Artículo principal: Síntesis de oligonucleótidos

Un oligonucleótido es una molécula compleja formada a su vez por varios nucleótidos, cada uno de los cuales está compuesto por una base nitrogenada, un hidrato de carbono y un grupo fosfato. La síntesis de oligonucleótidos se basa en una serie de reacciones en las que se van protegiendo y desprotegiendo cíclicamente los diferentes centros reactivos de la molécula:

  • Protector del hidroxilo 2': Tert-butyl dimetilsilil (TBDMS).
  • Protector del fosfato libre: B-cianoetilo.
  • Protector de los heterociclos de las bases: diferentes grupos amida.

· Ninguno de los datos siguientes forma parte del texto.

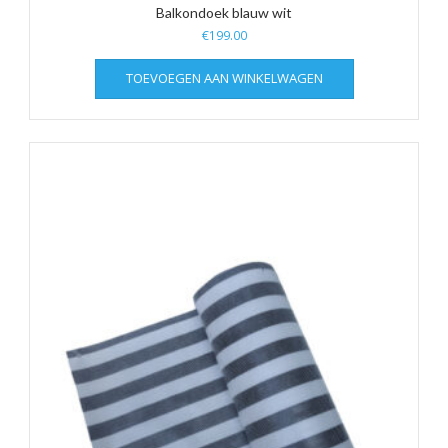
Balkondoek blauw wit
€
199.00
TOEVOEGEN AAN WINKELWAGEN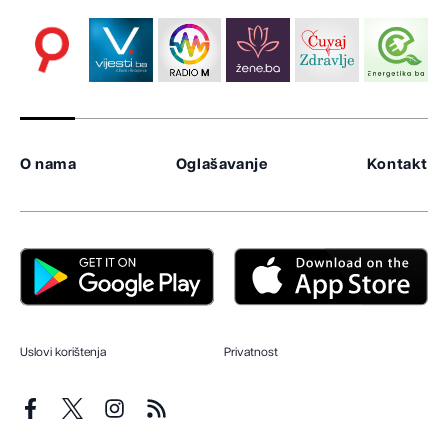
O nama
Oglašavanje
Kontakt
Uslovi korištenja
Privatnost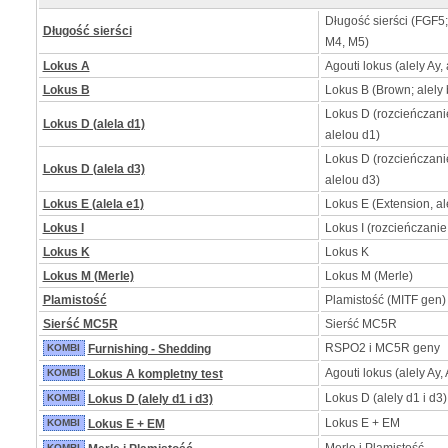
Długość sierści (FGF5
Długość sierści
M4, M5)
Lokus A
Agouti lokus (alely Ay, 
Lokus B
Lokus B (Brown; alely b
Lokus D (rozcieńczan
Lokus D (alela d1)
alelou d1)
Lokus D (rozcieńczan
Lokus D (alela d3)
alelou d3)
Lokus E (alela e1)
Lokus E (Extension, al
Lokus I
Lokus I (rozcieńczanie
Lokus K
Lokus K
Lokus M (Merle)
Lokus M (Merle)
Plamistość
Plamistość (MITF gen)
Sierść MC5R
Sierść MC5R
RSPO2 i MC5R geny
KOMBI
Furnishing - Shedding
Agouti lokus (alely Ay, 
KOMBI
Lokus A kompletny test
Lokus D (alely d1 i d3)
KOMBI
Lokus D (alely d1 i d3)
Lokus E + EM
KOMBI
Lokus E + EM
KOMBI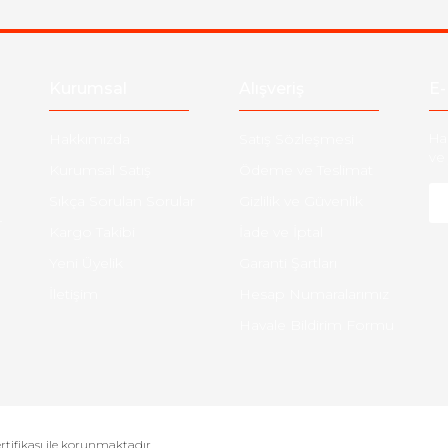
Kurumsal
Alışveriş
E-
Hakkımızda
Satış Sözleşmesi
Ha
ve 
Kurumsal Satış
Ödeme ve Teslimat
Sıkça Sorulan Sorular
Gizlilik ve Güvenlik
-
Kargo Takibi
İade ve İptal
Yeni Üyelik
Garanti Şartları
İletişim
Hesap Numaralarımız
Havale Bildirim Formu
ertifikası ile korunmaktadır.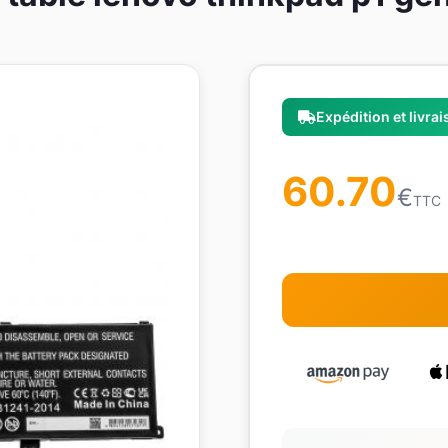
Expédition et livra
60.70
€
TTC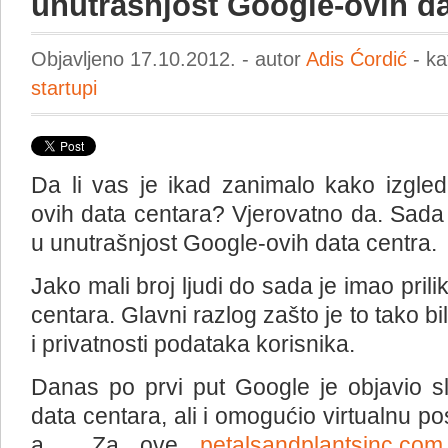
unutrašnjost Google-ovih da
Objavljeno 17.10.2012. - autor
Adis Ćordić
- ka
startupi
Da li vas je ikad zanimalo kako izgle
ovih data centara? Vjerovatno da. Sada i
u unutrašnjost Google-ovih data centra.
Jako mali broj ljudi do sada je imao pril
centara. Glavni razlog zašto je to tako b
i privatnosti podataka korisnika.
Danas po prvi put Google je objavio sli
data centara, ali i omogućio virtualnu po
a. Za ove
petalsandplantsinc.com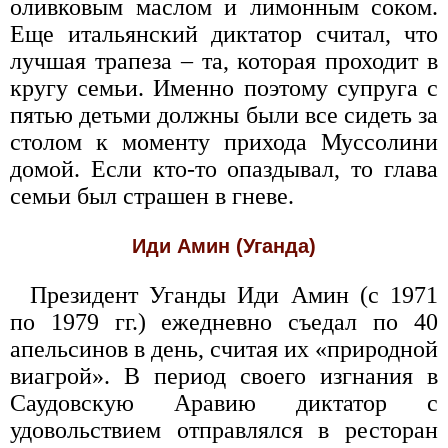
оливковым маслом и лимонным соком.
Еще итальянский диктатор считал, что
лучшая трапеза – та, которая проходит в
кругу семьи. Именно поэтому супруга с
пятью детьми должны были все сидеть за
столом к моменту прихода Муссолини
домой. Если кто-то опаздывал, то глава
семьи был страшен в гневе.
Иди Амин (Уганда)
Президент Уганды Иди Амин (с 1971
по 1979 гг.) ежедневно съедал по 40
апельсинов в день, считая их «природной
виагрой». В период своего изгнания в
Саудовскую Аравию диктатор с
удовольствием отправлялся в ресторан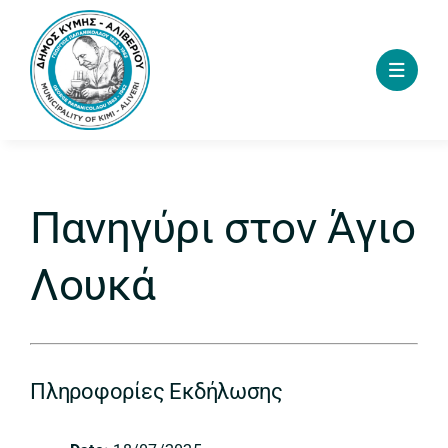
Skip
to
content
Πανηγύρι στον Άγιο
Λουκά
Πληροφορίες Εκδήλωσης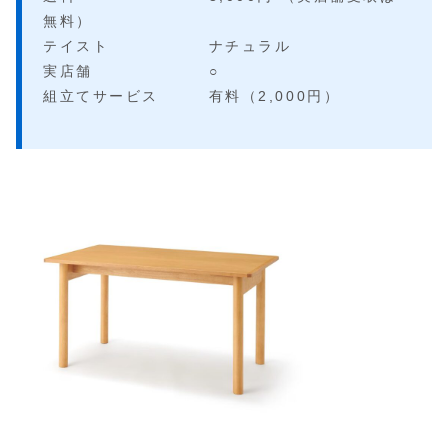
無料）
テイスト ナチュラル
実店舗 ○
組立てサービス 有料（2,000円）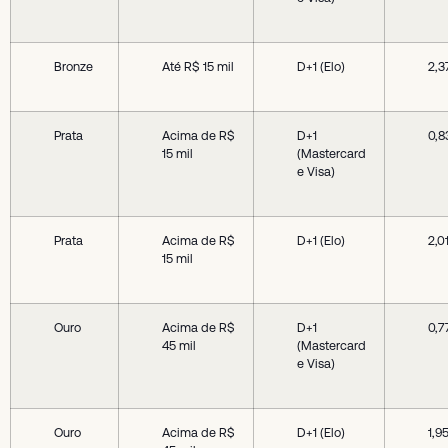
Bronze
Até R$ 15 mil
D+1 (Elo)
2,
Prata
Acima de R$
D+1
0,
15 mil
(Mastercard
e Visa)
Prata
Acima de R$
D+1 (Elo)
2,0
15 mil
Ouro
Acima de R$
D+1
0,
45 mil
(Mastercard
e Visa)
Ouro
Acima de R$
D+1 (Elo)
1,9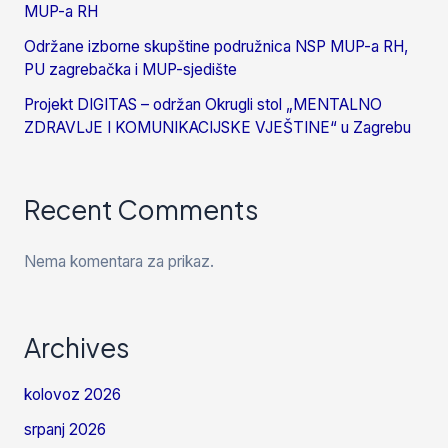
MUP-a RH
Održane izborne skupštine podružnica NSP MUP-a RH,
PU zagrebačka i MUP-sjedište
Projekt DIGITAS – održan Okrugli stol „MENTALNO
ZDRAVLJE I KOMUNIKACIJSKE VJEŠTINE“ u Zagrebu
Recent Comments
Nema komentara za prikaz.
Archives
kolovoz 2026
srpanj 2026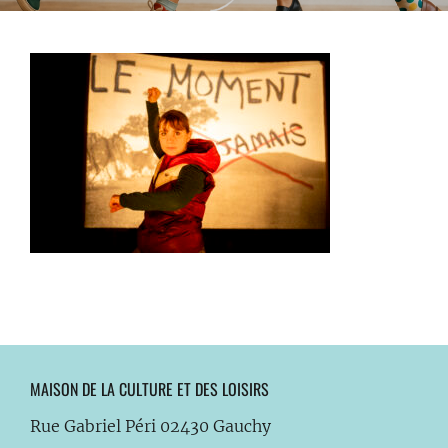
MAISON DE LA CULTURE ET DES LOISIRS
Rue Gabriel Péri 02430 Gauchy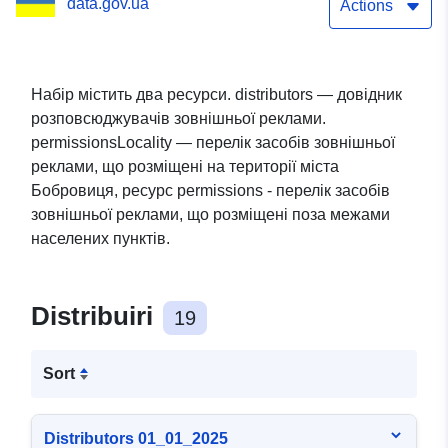
data.gov.ua
розміри, найменування
Actions
розповсюджувача
зовнішньої реклами,
Набір містить два ресурси. distributors — довідник
розповсюджувачів зовнішньої реклами.
номер телефону
permissionsLocality — перелік засобів зовнішньої
розміщувача реклами,
реклами, що розміщені на території міста
Бобровиця, ресурс permissions - перелік засобів
адреса електронної
зовнішньої реклами, що розміщені поза межами
пошти, дата видачі
населених пунктів.
дозволу та строк його дії,
номер і дата укладення
Distribuiri
19
договору, якщо місце
Sort
розміщення рекламного
засобу належить до
Distributors 01_01_2025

Aplicaciones en terapia génica

Los oligonucleótidos se emplean en terapia génica como estrategia para el silenciamiento de genes. Se utilizan oligonucleótidos de 12 a 20 pares de bases complementarios a los ARN mensajeros de los genes que queremos silenciar.

Dentro de la célula, el oligonucleótido se une a su ARN mensajero diana y bloquea su traducción, esto es, el ribosoma va a traducir el ARN mensajero hasta que se encuentra el oligonucleótido y el proceso se detiene. Además, el hecho de que la ARNasaH reconozca el híbrido oligo-ARN y lo degrade es otra ventaja de esta técnia. Es importante diseñar el oligonucleótido cerca del inicio de traducción o bien asegurarse de que el posible producto resultante no tenga función biológica, para que el silenciamiento sea efectivo.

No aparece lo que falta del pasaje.